Search for your product…Amend the text…Alignment…Remove the icon…
And then in the style tab adjust the typography…normal colors…add a border…border width…border color…border radius…then set the hover colors for the button.
To continue styling our popup, we’re going to set the background image of the second column to automatically display the product image.
To do this, select the column…then go to style…background…and choose classic.
Select the dynamic tags icon, choose product image and then search for your product.
Set the position…and size.
OK, that’s looking great. Now let’s check our design for tablet and mobile devices as well.
Open responsive mode and then switch to tablet first of all.
We’ll set each column to take up 100% of the available width first of all, which will stack them on top of one another.
This would look better if the image was placed on top, so select the section and then open the advanced tab and head to the responsive area.
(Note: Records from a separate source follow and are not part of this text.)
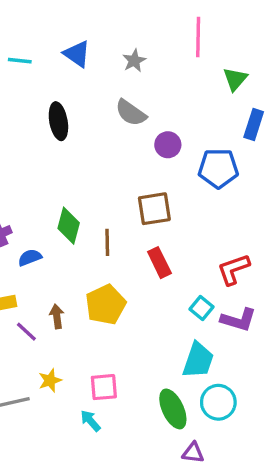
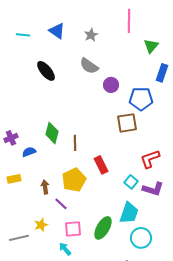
black ellipse: (58, 121) -> (46, 71), turned -30
brown square: (154, 209) -> (127, 123), moved
red rectangle: (159, 263) -> (101, 165), moved
purple line: (26, 332) -> (61, 204), moved
green ellipse: (173, 409) -> (103, 228), moved, turned 55

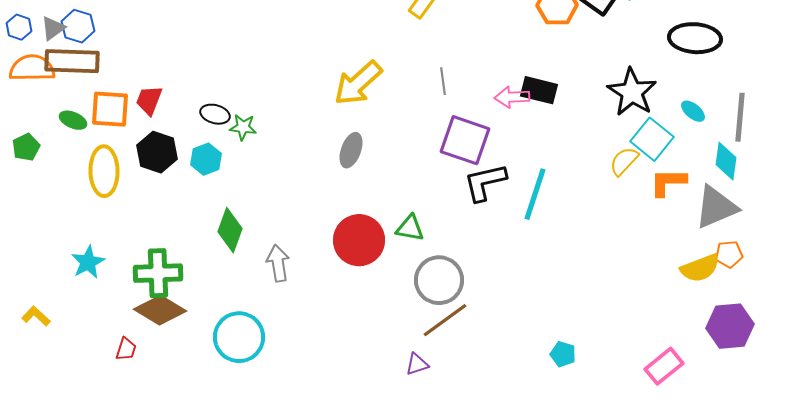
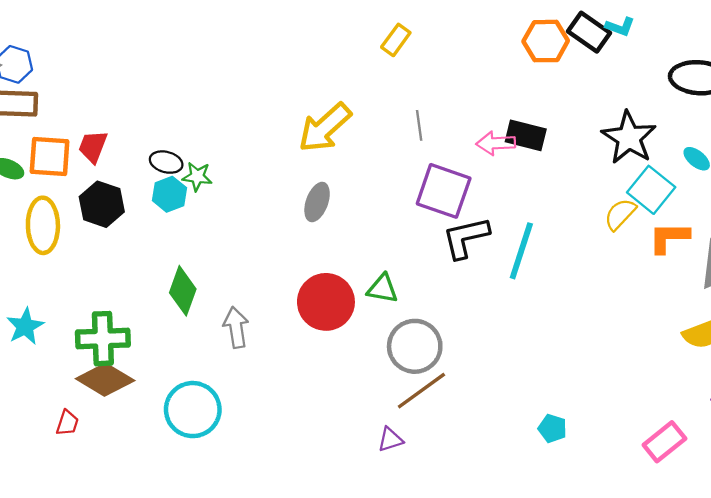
cyan hexagon: (206, 159) -> (169, 194), moved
Here we amend the columns so that they reverse, let’s do this for both tablet and mobile devices.
Now drop a spacer widget into the column and set it’s height.
Latestly, amend the padding on the second column.
Switch to mobile view next…and make any necessary amendments.
Once finished, close responsive mode and now let’s style the close button.
Select the gear icon and head to style > close button.
Set the normal color….hover color…and size.
Now that we’ve finished creating and styling our popup, it’s time to publish and set it’s display conditions.
Select the ‘Publish’ button, then choose ‘Add Condition’.
By default, it will show across the entire website, and this is what we’ll leave it as.
Next, select ‘Triggers’ and activate ‘On Page Exit Intent’. This ensures the popup appears when a user is about to leave the page….hopefully enticing them into purchasing a product before they go.
And finally to ensure that our popup isn’t too intrusive, we’ll set advanced rule to only display once.
When finished, save and close, and now your popup is ready.
If we now visit our website and act as if we’re about to leave, you can see the popup fades in and displays our offer.
Utilizing popups on your store can be really beneficial in both promoting products and engaging with your customers.
By using this helpful Elementor feature coupled together with WooCommerce Dynamic Tags, you have a powerful toolkit at your disposal to drive more sales for your business.